* _About this exercise_: Scan the records below and report how many lines include the string "という方"; the number alone will do.

***** Record excerpts *****

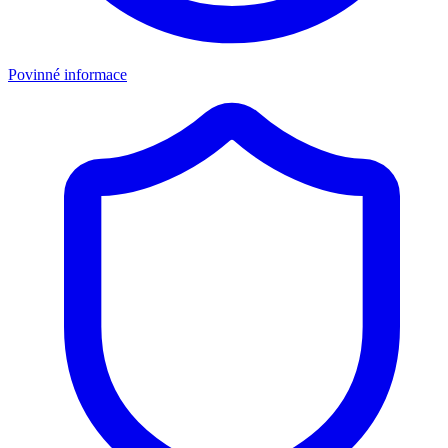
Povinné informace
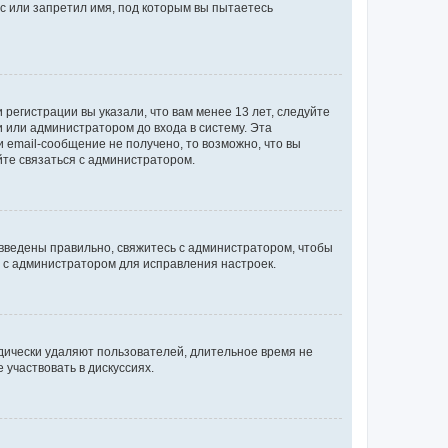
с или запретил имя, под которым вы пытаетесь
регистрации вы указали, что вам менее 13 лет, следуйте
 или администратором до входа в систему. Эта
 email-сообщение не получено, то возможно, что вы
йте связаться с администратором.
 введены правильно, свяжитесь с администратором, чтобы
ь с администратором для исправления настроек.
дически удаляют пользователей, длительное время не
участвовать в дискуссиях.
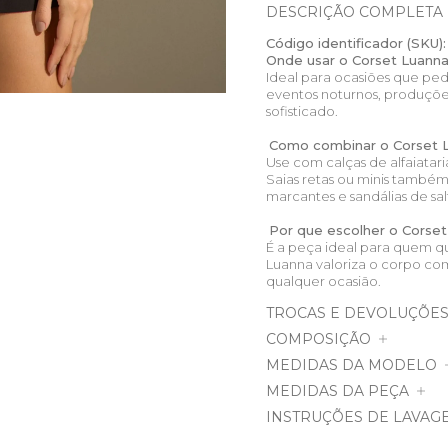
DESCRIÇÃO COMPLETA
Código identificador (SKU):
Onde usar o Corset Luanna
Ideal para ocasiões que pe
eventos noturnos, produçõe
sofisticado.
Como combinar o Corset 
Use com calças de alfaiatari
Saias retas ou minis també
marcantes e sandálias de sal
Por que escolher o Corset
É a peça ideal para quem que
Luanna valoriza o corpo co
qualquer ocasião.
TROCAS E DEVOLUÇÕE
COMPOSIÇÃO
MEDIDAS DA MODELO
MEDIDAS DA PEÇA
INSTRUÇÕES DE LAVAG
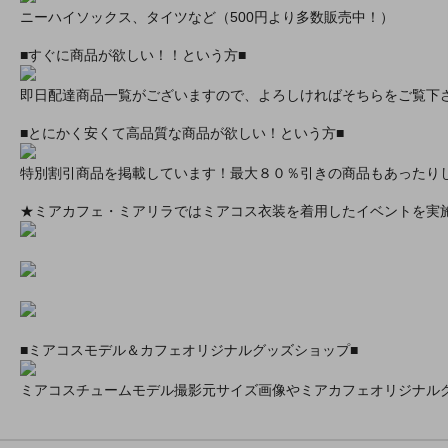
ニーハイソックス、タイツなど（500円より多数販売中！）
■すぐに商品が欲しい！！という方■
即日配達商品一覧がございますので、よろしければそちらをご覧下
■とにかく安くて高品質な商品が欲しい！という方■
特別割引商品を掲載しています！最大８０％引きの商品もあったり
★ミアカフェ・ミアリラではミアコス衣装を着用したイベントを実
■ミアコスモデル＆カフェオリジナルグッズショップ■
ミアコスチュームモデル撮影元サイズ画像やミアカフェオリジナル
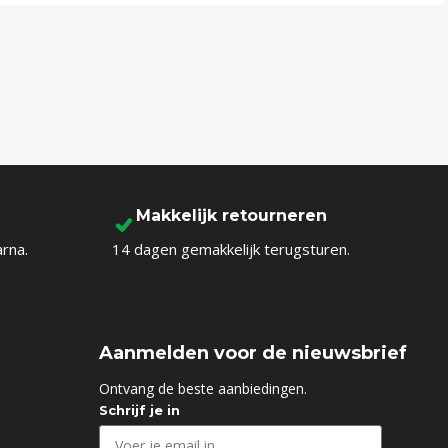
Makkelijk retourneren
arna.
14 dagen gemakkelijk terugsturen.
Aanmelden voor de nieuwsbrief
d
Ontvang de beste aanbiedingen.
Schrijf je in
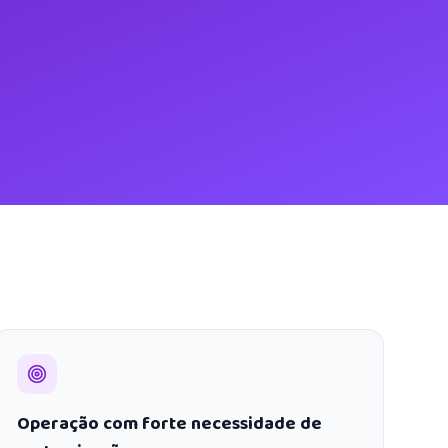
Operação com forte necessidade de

*****
***** Record excerpts *****

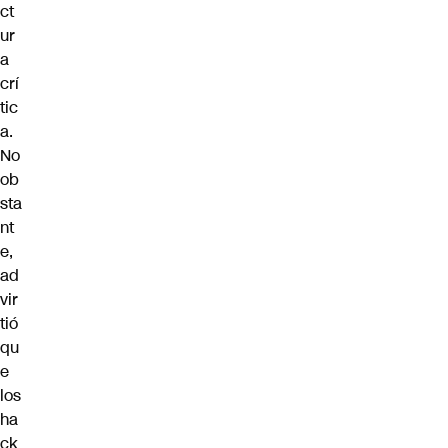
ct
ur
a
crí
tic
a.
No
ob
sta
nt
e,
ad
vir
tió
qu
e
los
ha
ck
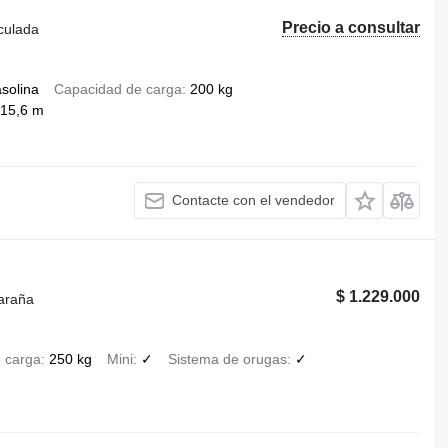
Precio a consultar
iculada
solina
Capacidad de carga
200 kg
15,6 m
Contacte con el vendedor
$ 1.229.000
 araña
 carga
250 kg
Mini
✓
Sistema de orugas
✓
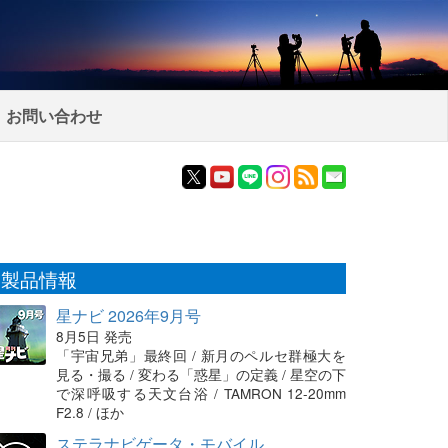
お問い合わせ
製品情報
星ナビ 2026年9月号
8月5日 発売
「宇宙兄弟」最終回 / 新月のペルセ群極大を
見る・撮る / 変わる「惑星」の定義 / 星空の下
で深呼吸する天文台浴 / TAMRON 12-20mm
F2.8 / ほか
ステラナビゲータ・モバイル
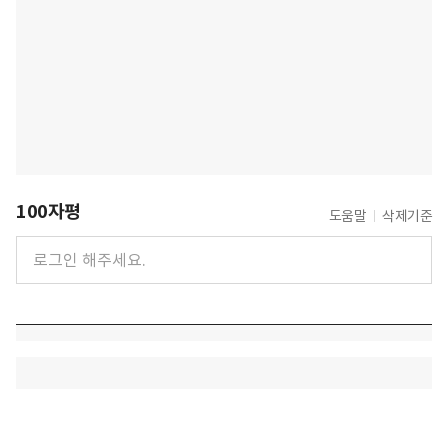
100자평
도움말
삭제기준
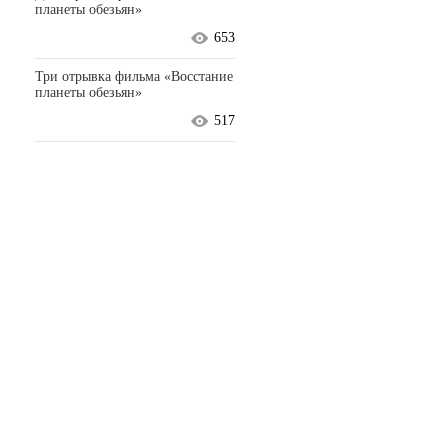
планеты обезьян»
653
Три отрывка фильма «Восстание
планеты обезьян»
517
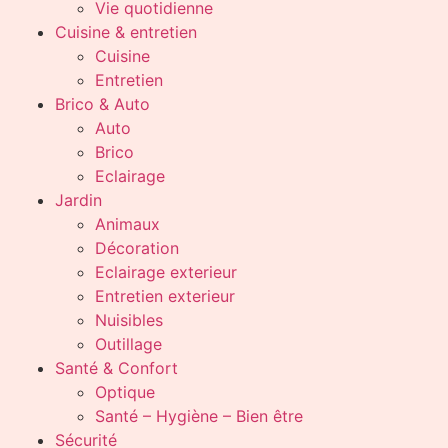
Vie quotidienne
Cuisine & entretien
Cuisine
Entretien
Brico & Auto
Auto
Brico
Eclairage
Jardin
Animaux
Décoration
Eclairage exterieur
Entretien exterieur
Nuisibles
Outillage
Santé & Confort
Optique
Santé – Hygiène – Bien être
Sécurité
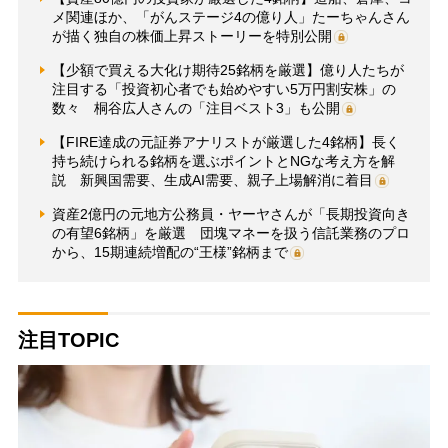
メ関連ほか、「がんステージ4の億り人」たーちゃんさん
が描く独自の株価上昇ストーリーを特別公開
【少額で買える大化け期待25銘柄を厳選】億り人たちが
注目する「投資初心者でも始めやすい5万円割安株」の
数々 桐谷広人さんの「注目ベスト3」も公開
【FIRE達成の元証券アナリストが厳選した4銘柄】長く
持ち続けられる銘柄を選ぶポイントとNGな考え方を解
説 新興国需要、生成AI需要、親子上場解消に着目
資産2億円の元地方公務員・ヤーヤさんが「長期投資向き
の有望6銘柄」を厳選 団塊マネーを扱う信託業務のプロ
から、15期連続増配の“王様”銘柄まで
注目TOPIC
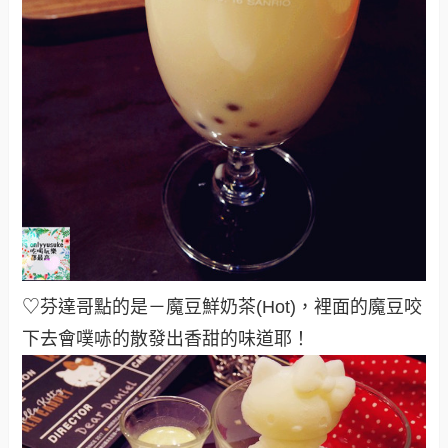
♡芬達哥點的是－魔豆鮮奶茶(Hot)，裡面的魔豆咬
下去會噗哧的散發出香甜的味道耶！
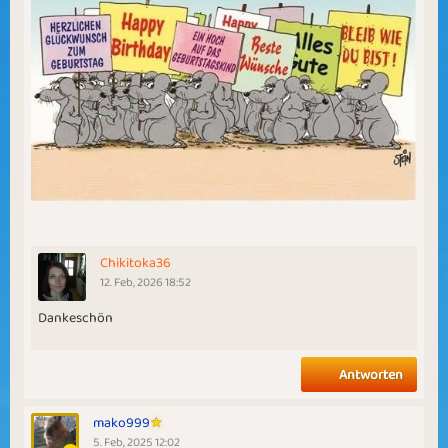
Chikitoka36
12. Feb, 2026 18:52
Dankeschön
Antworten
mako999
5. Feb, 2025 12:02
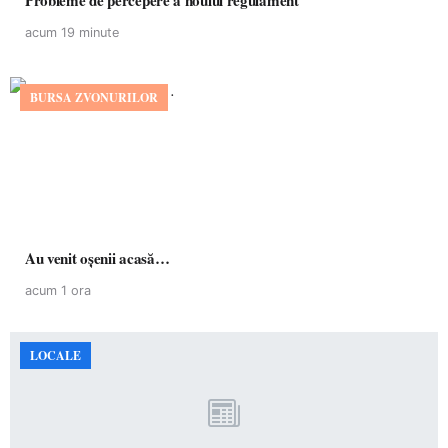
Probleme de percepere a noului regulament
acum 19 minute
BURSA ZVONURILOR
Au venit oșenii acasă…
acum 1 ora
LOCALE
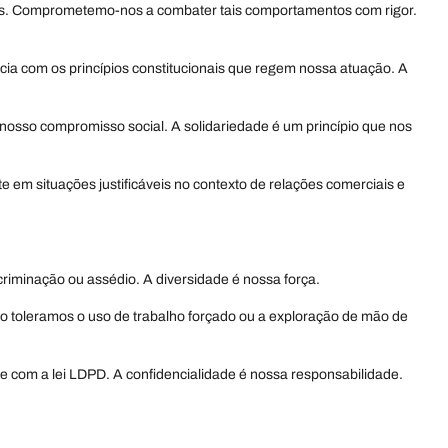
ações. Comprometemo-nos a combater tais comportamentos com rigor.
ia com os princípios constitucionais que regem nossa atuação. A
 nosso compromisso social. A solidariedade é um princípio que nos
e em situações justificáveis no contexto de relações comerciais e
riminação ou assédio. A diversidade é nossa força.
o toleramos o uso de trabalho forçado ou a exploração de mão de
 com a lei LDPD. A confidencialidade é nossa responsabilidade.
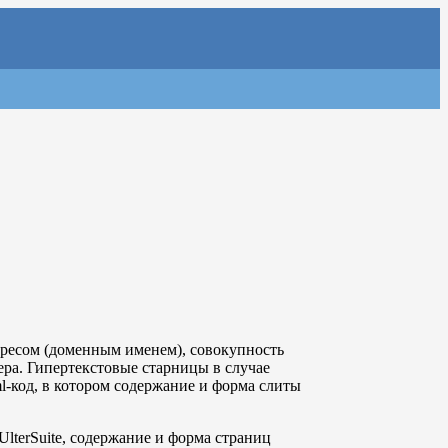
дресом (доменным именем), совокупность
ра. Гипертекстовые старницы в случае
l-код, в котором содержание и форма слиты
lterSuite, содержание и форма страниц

*****

* _Answer space_: 2